Per l’intervento sono stati impegnati una decina di agenti della polizia locale coordinati dal tenente colonnello Massimiliano Giancaterino. Campioni del materiale sequestrato saranno inviati ai laboratori dell’Arta per le analisi che dovranno accertare la tossicità eventuale dei rifiuti abbandonati a contatto con l’ambiente e le persone. Sull’operazione il comandante della polizia locale ha rimesso un rapporto alla Procura della Repubblica che dovrà adottare eventuali provvedimenti nei confronti degli attuali proprietari del sito.

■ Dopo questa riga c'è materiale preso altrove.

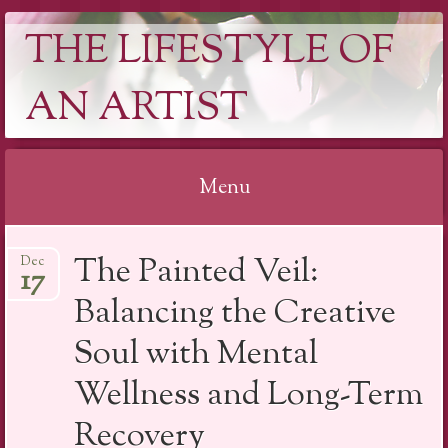
THE LIFESTYLE OF
AN ARTIST
Menu
Skip
The Painted Veil:
Dec
to
17
content
Balancing the Creative
Soul with Mental
Wellness and Long-Term
Recovery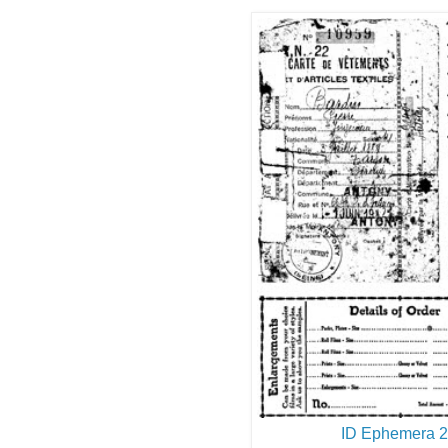
ID Ephemera 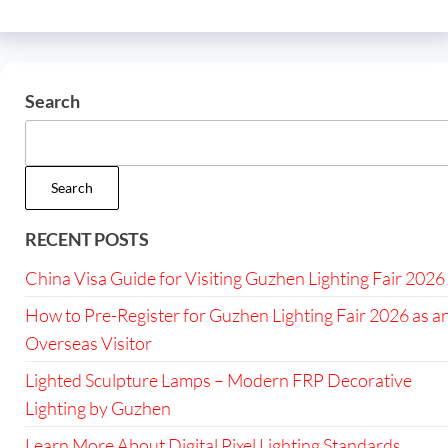
Search
Search
RECENT POSTS
China Visa Guide for Visiting Guzhen Lighting Fair 2026
How to Pre-Register for Guzhen Lighting Fair 2026 as a
Overseas Visitor
Lighted Sculpture Lamps – Modern FRP Decorative
Lighting by Guzhen
Learn More About Digital Pixel Lighting Standards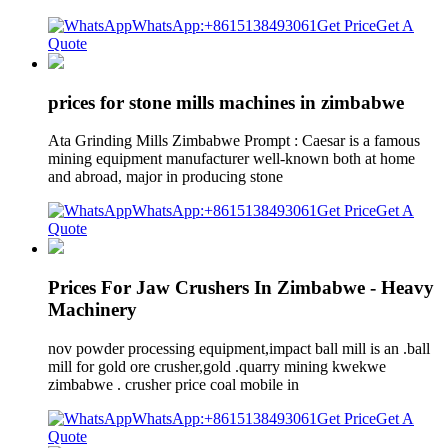
WhatsApp:+8615138493061
Get Price
Get A
Quote
prices for stone mills machines in zimbabwe
Ata Grinding Mills Zimbabwe Prompt : Caesar is a famous
mining equipment manufacturer well-known both at home
and abroad, major in producing stone
WhatsApp:+8615138493061
Get Price
Get A
Quote
Prices For Jaw Crushers In Zimbabwe - Heavy
Machinery
nov powder processing equipment,impact ball mill is an .ball
mill for gold ore crusher,gold .quarry mining kwekwe
zimbabwe . crusher price coal mobile in
WhatsApp:+8615138493061
Get Price
Get A
Quote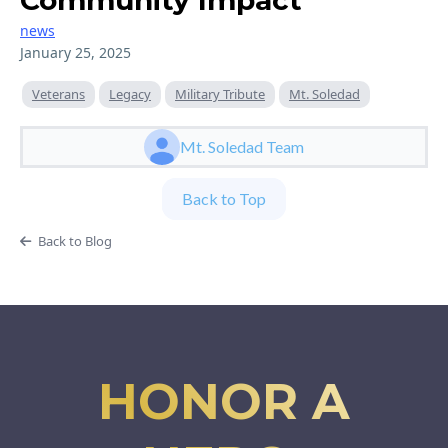
Community Impact
news
January 25, 2025
Veterans
Legacy
Military Tribute
Mt. Soledad
Mt. Soledad Team
Back to Top
Back to Blog
HONOR A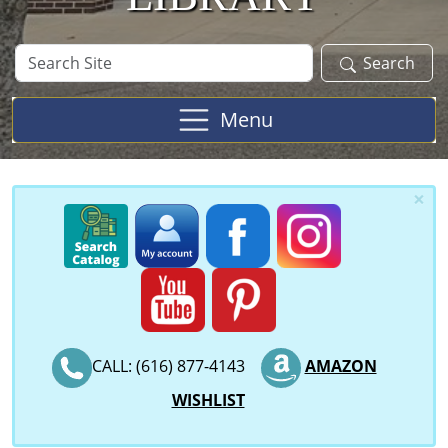
Search
Search
Site
Menu
×
CALL: (616) 877-4143
AMAZON
WISHLIST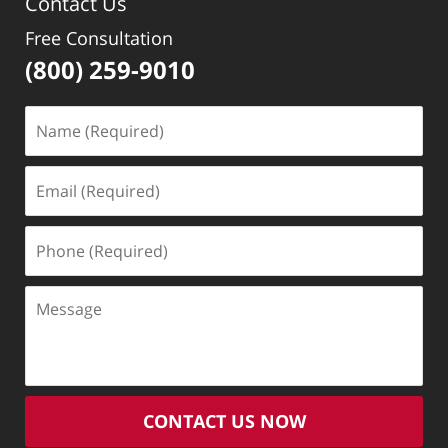
Contact Us
Free Consultation
(800) 259-9010
Name
(Required)
Email
(Required)
Phone
(Required)
Message
CONTACT US NOW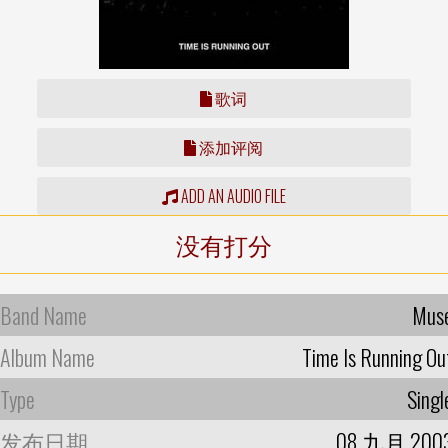
歌词
添加评阅
ADD AN AUDIO FILE
没有打分
Band Name
Mus
Album Name
Time Is Running Ou
Type
Singl
发布日期
08 九月 200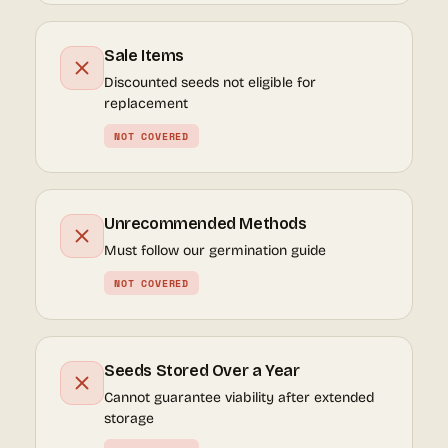
Sale Items
Discounted seeds not eligible for
replacement
NOT COVERED
Unrecommended Methods
Must follow our germination guide
NOT COVERED
Seeds Stored Over a Year
Cannot guarantee viability after extended
storage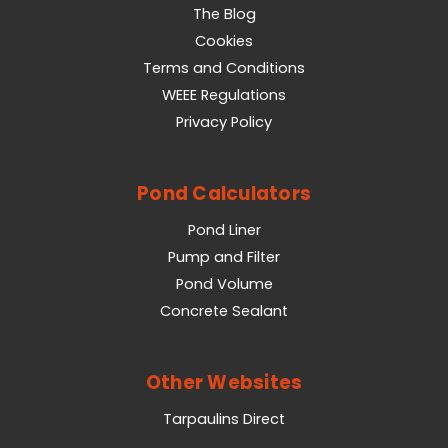
The Blog
Cookies
Terms and Conditions
WEEE Regulations
Privacy Policy
Pond Calculators
Pond Liner
Pump and Filter
Pond Volume
Concrete Sealant
Other Websites
Tarpaulins Direct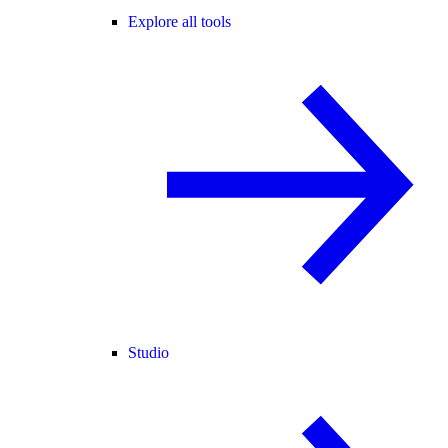
Explore all tools
Studio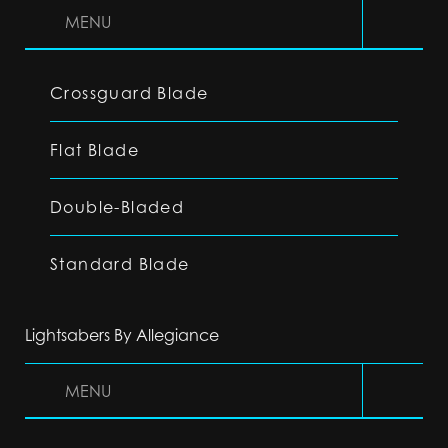
MENU
Crossguard Blade
Flat Blade
Double-Bladed
Standard Blade
Lightsabers By Allegiance
MENU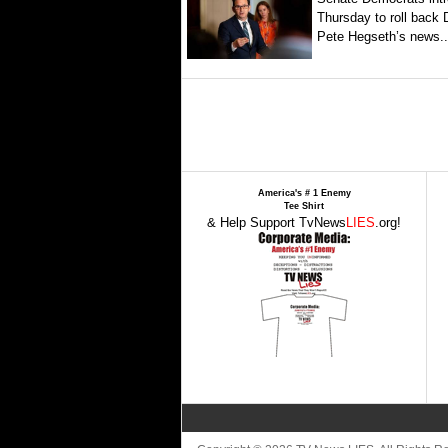
Thursday to roll back
Pete Hegseth’s news..
America's # 1 Enemy
Tee Shirt
& Help Support TvNews
LIES
.org!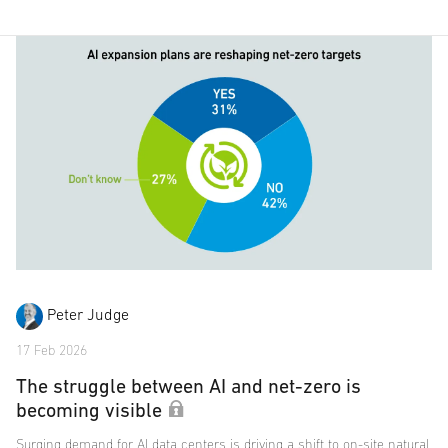
Peter Judge
17 Feb 2026
The struggle between AI and net-zero is
becoming visible
Surging demand for AI data centers is driving a shift to on-site natural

Ma le indagini continuano proprio per verificare eventuali altre situazioni irregolari o pericolose per la salute delle persone e dell’ambiente. Si tratta della seconda grande discarica abusiva scoperta sul territorio di Sulmona, dopo quella in contrada Santa Lucia nella frazione delle Marane, dove sono ancora accumulati enormi quantità di rifiuti, da anni in attesa di rimozione. (c.l.)
©RIPRODUZIONE RISERVATA.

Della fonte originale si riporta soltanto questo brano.